Weitläufige Anlage in einem farbenprächtigen Park: Der Tempel Pura Taman Ayun auf Bali Etwa zwölf Kilometer von der Hauptstadt Denpansar entfernt, in der Ortschaft Mengwi, befindet sich einer der weitläufigsten und schönsten Tempelanlagen auf Bali, der Pura Taman Ayun. Zwar ist der Eintritt in den inneren, heiligen Tempelbezirk nicht erlaubt, aber es gibt einen bequemen Spazierweg entlang des Wassergrabens, der den Gesamtkomplex umrundet.
Die wörtliche Übersetzung des Namens Taman Ayun bedeutet "Garten auf dem Wasser", eine durchaus zutreffende Bezeichnung für diese herrliche Tempelanlage inmitten eines weitläufigen Parks, umrundet von einem breiten, mit blühenden Seerosen bewachsenen Wassergraben.

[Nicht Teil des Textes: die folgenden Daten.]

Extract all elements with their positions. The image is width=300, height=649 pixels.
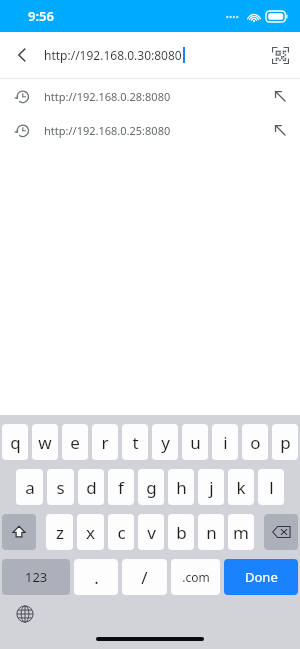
button[interactable]: i — [212, 424, 238, 460]
button[interactable]: s — [47, 469, 74, 505]
staticText: b — [176, 521, 187, 544]
staticText: i — [223, 431, 228, 454]
staticText: Done — [245, 568, 278, 586]
button[interactable]: y — [152, 424, 178, 460]
staticText: 9:56 — [28, 7, 54, 25]
staticText: d — [86, 476, 97, 499]
button[interactable]: m — [228, 514, 254, 550]
staticText: w — [38, 431, 52, 454]
button[interactable]: .com — [171, 559, 220, 595]
staticText: l — [269, 476, 274, 499]
staticText: http://192.168.0.30:8080 — [44, 47, 182, 63]
staticText: u — [190, 431, 201, 454]
button[interactable]: http://192.168.0.25:8080 — [0, 113, 300, 147]
button[interactable]: http://192.168.0.28:8080 — [0, 79, 300, 113]
staticText: / — [141, 566, 148, 589]
staticText: e — [70, 431, 80, 454]
button[interactable]: Backspace — [264, 514, 298, 550]
button[interactable]: Back — [0, 32, 44, 78]
button[interactable]: / — [122, 559, 167, 595]
staticText: g — [146, 476, 157, 499]
staticText: c — [117, 521, 126, 544]
button[interactable]: h — [168, 469, 194, 505]
staticText: p — [280, 431, 291, 454]
staticText: o — [250, 431, 261, 454]
button[interactable]: u — [182, 424, 208, 460]
button[interactable]: v — [138, 514, 164, 550]
button[interactable]: g — [138, 469, 164, 505]
button[interactable]: d — [78, 469, 104, 505]
staticText: m — [233, 521, 249, 544]
button[interactable]: 123 — [2, 559, 70, 595]
staticText: http://192.168.0.25:8080 — [44, 123, 260, 138]
button[interactable]: j — [198, 469, 224, 505]
staticText: z — [56, 521, 64, 544]
staticText: http://192.168.0.28:8080 — [44, 89, 260, 104]
staticText: t — [132, 431, 139, 454]
button[interactable]: Change keyboard language — [12, 601, 38, 627]
staticText: j — [209, 476, 214, 499]
button[interactable]: k — [228, 469, 254, 505]
button[interactable]: r — [92, 424, 118, 460]
button[interactable]: . — [74, 559, 118, 595]
button[interactable]: w — [32, 424, 58, 460]
button[interactable]: Done — [224, 559, 298, 595]
staticText: k — [236, 476, 246, 499]
staticText: 123 — [25, 568, 48, 586]
staticText: q — [10, 431, 21, 454]
staticText: s — [56, 476, 65, 499]
button[interactable]: Shift — [2, 514, 36, 550]
staticText: x — [86, 521, 95, 544]
staticText: n — [206, 521, 217, 544]
button[interactable]: b — [168, 514, 194, 550]
staticText: r — [101, 431, 109, 454]
staticText: a — [25, 476, 35, 499]
button[interactable]: c — [108, 514, 134, 550]
button[interactable]: q — [2, 424, 28, 460]
button[interactable]: a — [16, 469, 43, 505]
button[interactable]: f — [108, 469, 134, 505]
button[interactable]: l — [258, 469, 284, 505]
other: Use suggestion — [260, 89, 300, 103]
button[interactable]: z — [46, 514, 73, 550]
other: Use suggestion — [260, 123, 300, 137]
staticText: .com — [182, 569, 210, 585]
button[interactable]: x — [77, 514, 104, 550]
button[interactable]: p — [272, 424, 298, 460]
button[interactable]: e — [62, 424, 88, 460]
button[interactable]: o — [242, 424, 268, 460]
staticText: f — [118, 476, 124, 499]
button[interactable]: Scan QR code — [260, 32, 300, 78]
staticText: h — [176, 476, 187, 499]
staticText: . — [94, 566, 99, 589]
staticText: y — [161, 431, 170, 454]
staticText: v — [147, 521, 156, 544]
button[interactable]: t — [122, 424, 148, 460]
button[interactable]: n — [198, 514, 224, 550]
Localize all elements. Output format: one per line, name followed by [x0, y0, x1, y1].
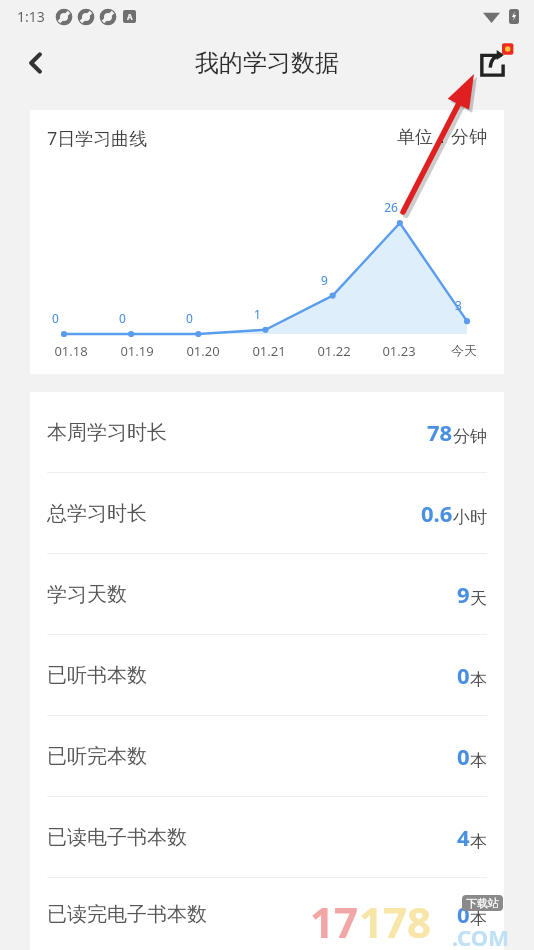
- staticText: 小时: [453, 507, 487, 528]
- staticText: .COM: [452, 922, 509, 950]
- staticText: 我的学习数据: [195, 48, 339, 78]
- staticText: 本: [470, 908, 487, 929]
- button[interactable]: 已读电子书本数: [30, 797, 504, 877]
- staticText: 本: [470, 750, 487, 771]
- staticText: 17: [310, 893, 359, 950]
- staticText: 已听完本数: [47, 744, 147, 769]
- staticText: 分钟: [453, 426, 487, 447]
- staticText: 01.21: [252, 342, 286, 360]
- staticText: 01.22: [317, 342, 351, 360]
- button[interactable]: 本周学习时长: [30, 392, 504, 472]
- button[interactable]: 已读完电子书本数: [30, 878, 504, 950]
- staticText: 26: [384, 199, 398, 215]
- staticText: 已听书本数: [47, 663, 147, 688]
- staticText: 7日学习曲线: [47, 126, 148, 151]
- button[interactable]: Share: [468, 37, 520, 89]
- staticText: 本: [470, 831, 487, 852]
- staticText: 下载站: [466, 896, 499, 910]
- button[interactable]: 总学习时长: [30, 473, 504, 553]
- staticText: 9: [457, 579, 470, 609]
- staticText: 本: [470, 669, 487, 690]
- staticText: 01.19: [120, 342, 154, 360]
- staticText: A: [127, 11, 133, 22]
- staticText: 0: [52, 310, 59, 326]
- staticText: 0: [186, 310, 193, 326]
- staticText: 1: [254, 306, 261, 322]
- staticText: 9: [321, 272, 328, 288]
- staticText: 已读电子书本数: [47, 825, 187, 850]
- button[interactable]: 已听完本数: [30, 716, 504, 796]
- button[interactable]: 已听书本数: [30, 635, 504, 715]
- staticText: 178: [359, 893, 432, 950]
- staticText: 78: [427, 417, 453, 447]
- staticText: 0.6: [421, 498, 453, 528]
- staticText: 0: [457, 899, 470, 929]
- staticText: 0: [119, 310, 126, 326]
- staticText: 01.18: [54, 342, 88, 360]
- button[interactable]: 学习天数: [30, 554, 504, 634]
- staticText: 01.20: [186, 342, 220, 360]
- button[interactable]: Back: [12, 39, 60, 87]
- staticText: 0: [457, 741, 470, 771]
- staticText: 1:13: [17, 7, 45, 26]
- staticText: 0: [457, 660, 470, 690]
- staticText: 01.23: [382, 342, 416, 360]
- staticText: 学习天数: [47, 582, 127, 607]
- staticText: 天: [470, 588, 487, 609]
- staticText: 4: [457, 822, 470, 852]
- staticText: 已读完电子书本数: [47, 902, 207, 927]
- staticText: 本周学习时长: [47, 420, 167, 445]
- staticText: 今天: [451, 342, 477, 358]
- staticText: 单位：分钟: [397, 126, 487, 149]
- staticText: 3: [455, 297, 462, 313]
- staticText: 总学习时长: [47, 501, 147, 526]
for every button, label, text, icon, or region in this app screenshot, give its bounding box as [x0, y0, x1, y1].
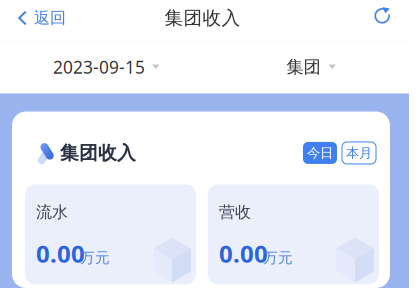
- staticText: 流水: [36, 202, 68, 222]
- staticText: 0.00: [36, 238, 85, 270]
- button[interactable]: 刷新: [364, 0, 409, 40]
- staticText: 集团: [286, 56, 320, 78]
- staticText: 本月: [346, 145, 372, 161]
- button[interactable]: 返回: [0, 0, 76, 40]
- staticText: 今日: [307, 145, 333, 161]
- button[interactable]: 本月: [342, 142, 376, 164]
- button[interactable]: 今日: [303, 142, 337, 164]
- staticText: 集团收入: [60, 142, 136, 164]
- staticText: 营收: [219, 202, 251, 222]
- staticText: 0.00: [219, 238, 268, 270]
- button[interactable]: 集团: [276, 40, 409, 94]
- staticText: 万元: [263, 249, 293, 267]
- staticText: 2023-09-15: [53, 56, 145, 78]
- button[interactable]: 2023-09-15: [0, 40, 170, 94]
- staticText: 集团收入: [164, 6, 240, 29]
- staticText: 万元: [80, 249, 110, 267]
- staticText: 返回: [34, 8, 66, 28]
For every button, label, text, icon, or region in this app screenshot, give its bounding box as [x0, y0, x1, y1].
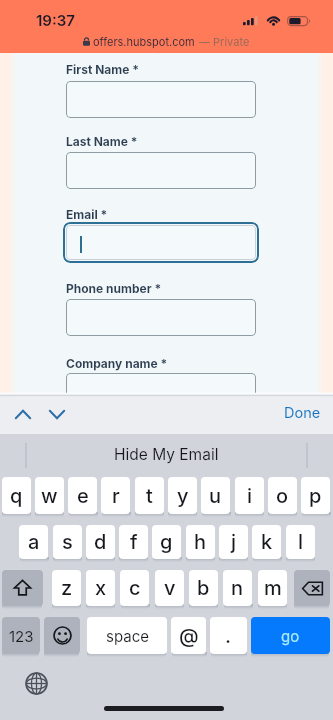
staticText: d: [94, 530, 107, 554]
staticText: e: [77, 484, 89, 508]
button[interactable]: g: [152, 525, 181, 559]
button[interactable]: k: [252, 525, 281, 559]
button[interactable]: @: [171, 617, 206, 654]
staticText: @: [179, 624, 199, 648]
staticText: r: [112, 484, 120, 508]
button[interactable]: Shift: [2, 570, 43, 606]
button[interactable]: Done: [276, 397, 328, 429]
button[interactable]: f: [119, 525, 148, 559]
staticText: v: [164, 576, 176, 600]
button[interactable]: x: [86, 570, 115, 606]
button[interactable]: space: [87, 617, 167, 654]
button[interactable]: [66, 152, 256, 189]
staticText: y: [177, 484, 189, 508]
button[interactable]: p: [301, 477, 330, 514]
staticText: Email *: [66, 207, 108, 222]
staticText: m: [264, 576, 282, 600]
button[interactable]: o: [268, 477, 297, 514]
button[interactable]: j: [219, 525, 248, 559]
button[interactable]: w: [35, 477, 64, 514]
staticText: o: [276, 484, 289, 508]
button[interactable]: [66, 81, 256, 118]
staticText: u: [209, 484, 222, 508]
staticText: — Private: [199, 35, 250, 48]
staticText: t: [146, 484, 153, 508]
button[interactable]: [66, 373, 256, 410]
staticText: h: [194, 530, 207, 554]
button[interactable]: v: [155, 570, 184, 606]
staticText: go: [281, 627, 300, 645]
staticText: First Name *: [66, 62, 139, 77]
button[interactable]: d: [86, 525, 115, 559]
button[interactable]: Next field: [41, 399, 73, 429]
staticText: w: [41, 484, 58, 508]
staticText: f: [130, 530, 138, 554]
button[interactable]: u: [201, 477, 230, 514]
staticText: a: [28, 530, 40, 554]
button[interactable]: l: [286, 525, 315, 559]
staticText: Company name *: [66, 356, 168, 371]
staticText: Phone number *: [66, 281, 162, 296]
staticText: g: [160, 530, 173, 554]
button[interactable]: [66, 225, 256, 260]
button[interactable]: Emoji: [44, 617, 80, 654]
staticText: .: [225, 624, 232, 648]
button[interactable]: b: [189, 570, 218, 606]
button[interactable]: r: [101, 477, 130, 514]
button[interactable]: t: [135, 477, 164, 514]
staticText: q: [10, 484, 23, 508]
button[interactable]: z: [52, 570, 81, 606]
button[interactable]: n: [223, 570, 252, 606]
staticText: Done: [284, 404, 321, 422]
button[interactable]: h: [186, 525, 215, 559]
staticText: z: [61, 576, 73, 600]
staticText: i: [247, 484, 253, 508]
button[interactable]: a: [19, 525, 48, 559]
button[interactable]: [66, 299, 256, 336]
staticText: 19:37: [36, 11, 75, 29]
button[interactable]: go: [251, 617, 330, 654]
button[interactable]: c: [120, 570, 149, 606]
button[interactable]: Backspace: [294, 570, 330, 606]
button[interactable]: y: [168, 477, 197, 514]
button[interactable]: Switch keyboard: [24, 671, 49, 696]
staticText: Hide My Email: [114, 445, 219, 464]
staticText: space: [106, 627, 149, 645]
staticText: j: [231, 530, 237, 554]
button[interactable]: i: [235, 477, 264, 514]
button[interactable]: 123: [2, 617, 40, 654]
button[interactable]: .: [210, 617, 247, 654]
staticText: p: [309, 484, 322, 508]
staticText: c: [129, 576, 141, 600]
staticText: b: [197, 576, 210, 600]
staticText: k: [261, 530, 273, 554]
staticText: offers.hubspot.com: [93, 35, 195, 48]
staticText: l: [298, 530, 304, 554]
button[interactable]: s: [53, 525, 82, 559]
staticText: Last Name *: [66, 134, 138, 149]
button[interactable]: e: [68, 477, 97, 514]
button[interactable]: Hide My Email: [0, 434, 333, 474]
button[interactable]: q: [2, 477, 31, 514]
button[interactable]: Previous field: [7, 399, 39, 429]
staticText: s: [62, 530, 73, 554]
staticText: x: [95, 576, 107, 600]
staticText: 123: [9, 627, 34, 645]
staticText: n: [231, 576, 244, 600]
button[interactable]: m: [258, 570, 287, 606]
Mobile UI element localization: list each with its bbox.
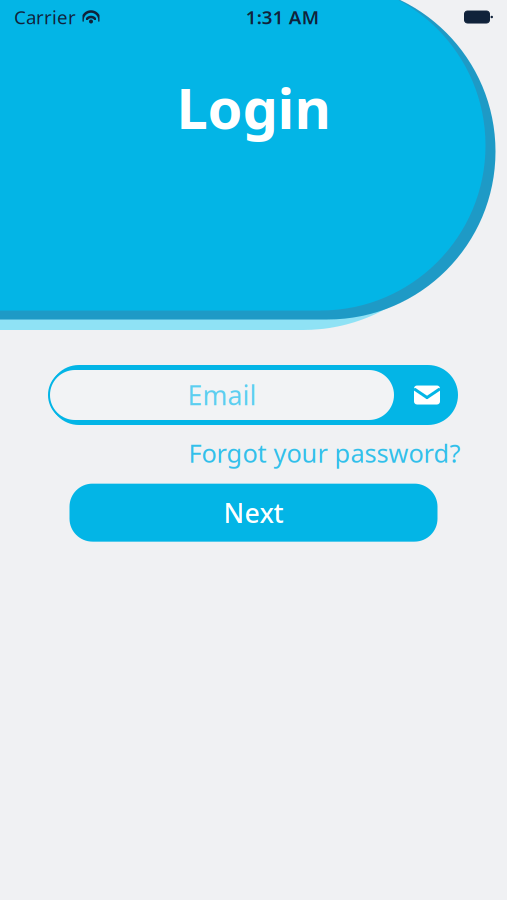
button[interactable]: Email (49, 365, 458, 425)
staticText: Forgot your password? (188, 436, 460, 470)
button[interactable]: Forgot your password? (188, 436, 460, 470)
button[interactable]: Next (70, 484, 438, 542)
staticText: Email (188, 377, 256, 413)
staticText: 1:31 AM (246, 5, 319, 29)
staticText: Next (224, 495, 284, 530)
staticText: Login (176, 70, 330, 144)
staticText: Carrier (14, 5, 76, 29)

Erbaut wurde der Tempel Mitte des 17. Jahrhunderts vom Raja I Gusti Agung Anom. Zu dieser Zeit war Mengwi die einflussreiche Hauptstadt eines mächtigen Fürstentums. Im Jahr 1937 wurde der gesamte Komplex renoviert. Auch heute noch gehört der Pura Taman Ayun zu den bedeutendsten religiösen Zentren von Bali. Dies zeigt sich auch an den zehn Meru im innersten, heiligen Bezirk des Tempels, dessen Zutritt ausschließlich den Gläubigen erlaubt ist.
Diese Merus, Turmbauten mit pagodenartigen Dächern stellen ein Symbol für den kosmischen Berg Mahameru dar, im hinduistischen Glauben der Sitz der Götter. Die Anzahl der Dächer, Tumpang genannt, zeigt den Rang der Gottheit an, dem der jeweilige Meru geweiht ist. Neun Dächer stehen Brahma und Vishnu zu, elf sind für Shiva vorbehalten, Zerstörer und Gott des Todes, aber zugleich auch der Erneuerung. Er soll auf dem Gipfel des Vulkans Gunung Batur wohnen. Brahma gilt als der Schöpfer der Welt und des Universums, Vishnu ist Beschützer und Lebensspender. Er wohnt auf dem heiligen Vulkanberg Agung.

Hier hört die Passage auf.